Ces valeurs correspondraient respectivement à des figures de "g(then)/g(now)"
de 0,6 et 1,5.
Alexander souligne que les mesures allométriques de la taille des os utilisées
pour obtenir ces chiffres ne peuvent pas isoler les forces statiques nécessaires
au soutien de l'animal des forces dynamiques générées par son mode de vie.
Un paresseux ne génère peut-être pas le type de forces dynamiques dans ses
os longs que l'on trouverait chez un cheval ou une antilope, même si l'on
effectue correctement l'échelle de taille.
Thulborn aborde également une autre mesure de poids possible à comparer
avec les mesures de masse volumétrique qui est parfois proposée dans t.o :
« Théoriquement, le poids d'un dinosaure ayant laissé des traces
devrait être lié à la surface et à la profondeur de ses empreintes.
Mais, en pratique, ces relations impliquent tant d'éléments
imprévisibles, tels que le comportement de l'animal ayant laissé les
traces et les propriétés physiques du substrat, qu'elles ne peuvent
pas être utilisées pour prédire le poids de l'animal ayant laissé les
traces. » Thulborn, [1, p246]
While I agree that "Caution is to be exercised in reading
too much into these figures", I would still say (despite
the outlying value of .3 in that last table) that these
numbers are fully consistent with sauropod dinosaurs having
existed in 1g acceleration, and quite dansconsistent
with sauropod dinosaurs having existed in the levels needed
for Ted's theory to make sense (specifically, Ted's claims
of .3g and lower).
Bakker
Bakker's treatment of the issue is simple
and straightforward.

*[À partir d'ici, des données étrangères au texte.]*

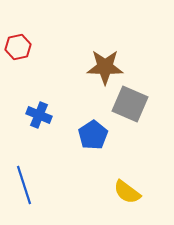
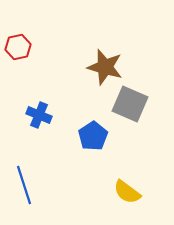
brown star: rotated 15 degrees clockwise
blue pentagon: moved 1 px down
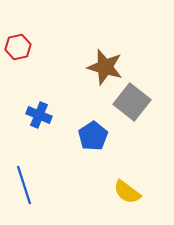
gray square: moved 2 px right, 2 px up; rotated 15 degrees clockwise
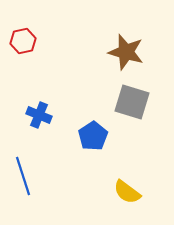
red hexagon: moved 5 px right, 6 px up
brown star: moved 21 px right, 15 px up
gray square: rotated 21 degrees counterclockwise
blue line: moved 1 px left, 9 px up
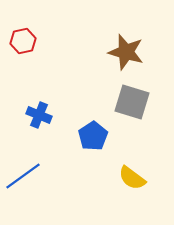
blue line: rotated 72 degrees clockwise
yellow semicircle: moved 5 px right, 14 px up
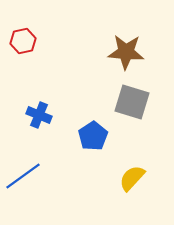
brown star: rotated 12 degrees counterclockwise
yellow semicircle: rotated 96 degrees clockwise
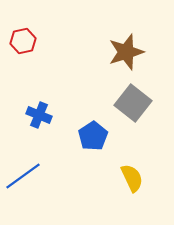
brown star: rotated 21 degrees counterclockwise
gray square: moved 1 px right, 1 px down; rotated 21 degrees clockwise
yellow semicircle: rotated 112 degrees clockwise
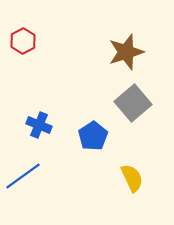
red hexagon: rotated 15 degrees counterclockwise
gray square: rotated 12 degrees clockwise
blue cross: moved 10 px down
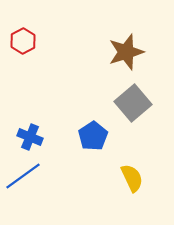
blue cross: moved 9 px left, 12 px down
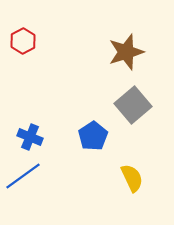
gray square: moved 2 px down
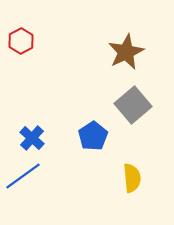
red hexagon: moved 2 px left
brown star: rotated 9 degrees counterclockwise
blue cross: moved 2 px right, 1 px down; rotated 20 degrees clockwise
yellow semicircle: rotated 20 degrees clockwise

He notes that the cross sectional
areas of tendon attachment points are proportional to the
force that the muscles exert via those tendons. The muscles
themselves are not preserved, but the tendon attachment
points leave scars on the bones, and are thus preserved.
One specific tendon marker Bakker was concerned with is the
cneimal crest, on the shin. Bakker says
[tDH] page 217In addition, the attachment point on the pelvis for the knee extensors is the "ilium", and it, too, is of exaggerated size relative to mass in dinosaurs. Bakker shows the relevant musculature of a ceratopsian leg in a diagramme (seen here).
Tous les dinosaures avaient des crêtes cnémiennes plus grandes que celles des éléphants, même les groupes dotés de pattes postérieures relativement droites -- les grands dinosaures cornus, les stégosaures et les brontosaures. Lorsque ces systèmes de muscles genoux surdimensionnés se contractaient, la puissance exercée sur la patte postérieure n'aurait eu d'équivalent aujourd'hui.
La position de Bakker est que la section transversale des points d'attache des tendons implique que les membres des dinosaures étaient soumis à des forces équivalentes à celles de la course et de la marche en 1g. Il s'agit d'une preuve assez directe contre l'idée qu'il y ait eu un quelconque effet de gravité « ressenti » inférieur, comme Ted le prétend nécessaire.